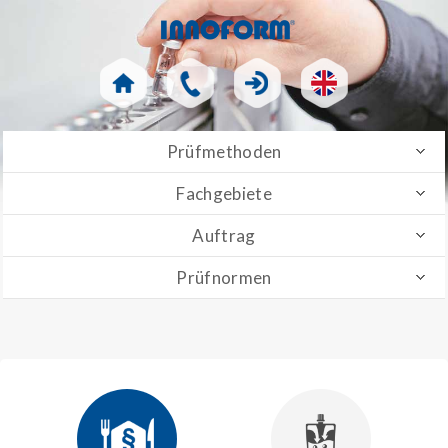
Prüfmethoden
Fachgebiete
Auftrag
Prüfnormen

HOW TO COMPLETE THIS TASK:
Every line of the listing is to be repeated exactly, and the pictures are to be dropped.

YOUR SOLUTION:
Prüfmethoden
Fachgebiete
Auftrag
Prüfnormen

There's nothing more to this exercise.